America’s romance with guns has less to do with history than and advertising and political machinations, and it is killing more people than most in the Unites States understand. In 2014 alone, there have been 294 mass shootings as of October 1 – the 274th day of the year. Gun violence has claimed about 50 shy of 10 thousand lives and injured 20 thousand or more, and are tabbed as being the cause of death in 60 percent of all homicides. It is possible that deaths and injuries are under-reported, all studies on gun violence were defunded by Congress in 1996 with a simple insertion of a sentence into the appropriations bill that finances the CDC.

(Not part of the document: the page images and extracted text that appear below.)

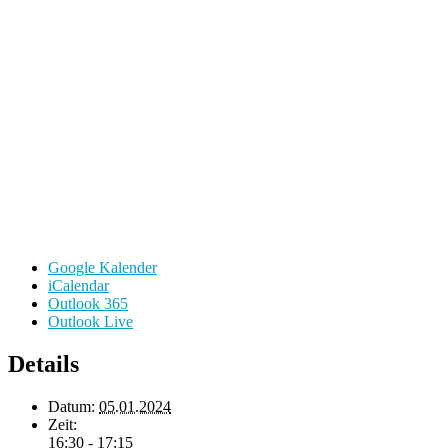
Google Kalender
iCalendar
Outlook 365
Outlook Live
Details
Datum:
05.01.2024
Zeit:
16:30 - 17:15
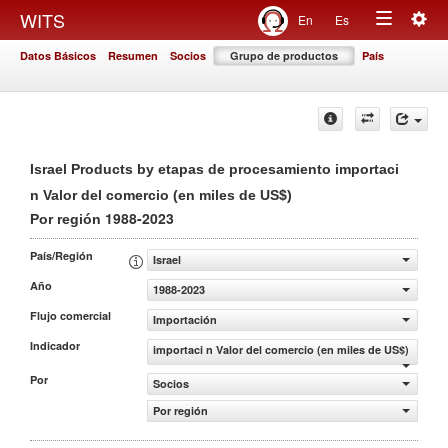
Togg
WITS
En
Es
Toggle
navig
Datos Básicos
Resumen
Socios
Grupo de productos
País
navigation
Israel Products by etapas de procesamiento importaci
n Valor del comercio (en miles de US$)
1988-2023
Por región
País/Región
Israel
Año
1988-2023
Flujo comercial
Importación
Indicador
importaci n Valor del comercio (en miles de US$)
Por
Socios
Por región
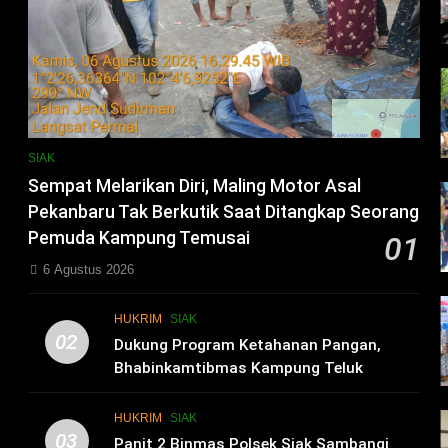
SIAK
Sempat Melarikan Diri, Maling Motor Asal
Pekanbaru Tak Berkutik Saat Ditangkap Seorang
Pemuda Kampung Temusai
01
6 Agustus 2026
HUKRIM
SIAK
02
i
Dukung Program Ketahanan Pangan,
Bhabinkamtibmas Kampung Teluk
Merempan Tinjau Tanaman Jagung Waga
HUKRIM
SIAK
03
Panit 2 Binmas Polsek Siak Sambangi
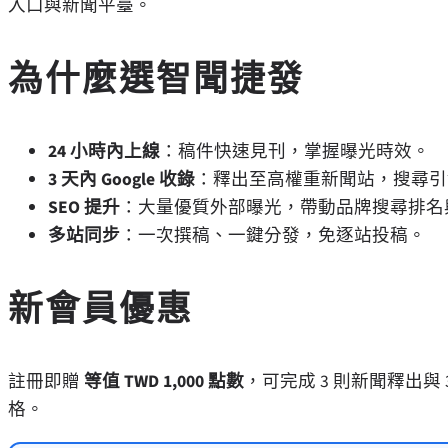
入口與新聞平臺。
為什麼選智聞捷發
24 小時內上線
：稿件快速見刊，掌握曝光時效。
3 天內 Google 收錄
：釋出至高權重新聞站，搜尋引
SEO 提升
：大量優質外部曝光，帶動品牌搜尋排名
多站同步
：一次撰稿、一鍵分發，免逐站投稿。
新會員優惠
註冊即贈
等值 TWD 1,000 點數
，可完成 3 則新聞釋出與
格。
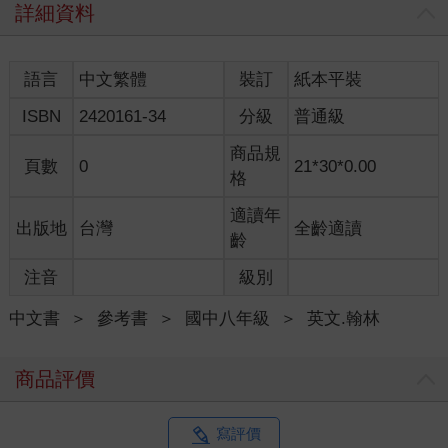
詳細資料
語言
中文繁體
裝訂
紙本平裝
ISBN
2420161-34
分級
普通級
商品規
頁數
0
21*30*0.00
格
適讀年
出版地
台灣
全齡適讀
齡
注音
級別
中文書
＞
參考書
＞
國中八年級
＞
英文.翰林
商品評價
寫評價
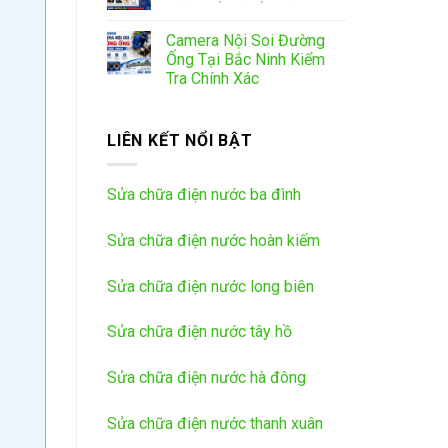
Camera Nội Soi Đường
Ống Tại Bắc Ninh Kiểm
Tra Chính Xác
LIÊN KẾT NỔI BẬT
Sửa chữa điện nước ba đình
Sửa chữa điện nước hoàn kiếm
Sửa chữa điện nước long biên
Sửa chữa điện nước tây hồ
Sửa chữa điện nước hà đông
Sửa chữa điện nước thanh xuân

“None of the funds made available for injury prevention and control at the Centers for Disease Control and Prevention may be used to advocate or promote gun control.” Though the author of that sentence – Republican Jay Dickey of Arkansas – disclaims that the intent of his eponymous amendment was to squelch research, and has regrets about effects that he now says were entirely unintended. The amendment was applied by Congress to funding for the NIH in 2011, and the GOP in the aftermath of the Charleston church shootings upheld the Dickey Amendment on the grounds that a gun is not a disease, no matter if the bodies are stacking up like cordwood.
One would almost think that certain elements of US industry and special interest groups do not want the public to learn about gun deaths, and to believe that the only way to protect themselves is with more guns. The NRA has lobbied extensively since Barack Obama’s election in 2008 when it spent $1.6 million, spending over $3 million in 2013 and 2014. The hysteria over “gun grabs” has helped to fuel a fringe element’s ascent into the mainstream, putting the price of the “well-regulated militia” that gun owners are supposed to represent under the 2nd Amendment at the price of over 400 thousand deaths from 2001 to 2013 that include accidents, homicides and suicides.
Our love affair with guns harks back to the heroes of the Revolutionary War, the cowboys and archetypes of the Wild West, the pioneers and pilgrims who settled the country, and the citizen soldiers of WW2. The citizens of Dodge City in the old west had a taste of gunslingers, soldiers, cowboys and hunters who shot each other up at will and presided over lawlessness and impunity. But for all their violence, the rowdies of Dodge never shot up the church or the schoolhouse.
The citizens of Dodge City needed lawmen willing to replace the rule of the gun with the rule of law. They instituted the first gun control law, instituting a “deadline” restricting the wearing of guns to south of the railroad tracks. We now find ourselves some 130 years down the road in need of such men and such public will. We as Americans must determine where we stand, and whether the voices of those 400 thousand dead will be heard.
In an ever changing world, I will be working on a new humanitarian effort that will deal with issues like this.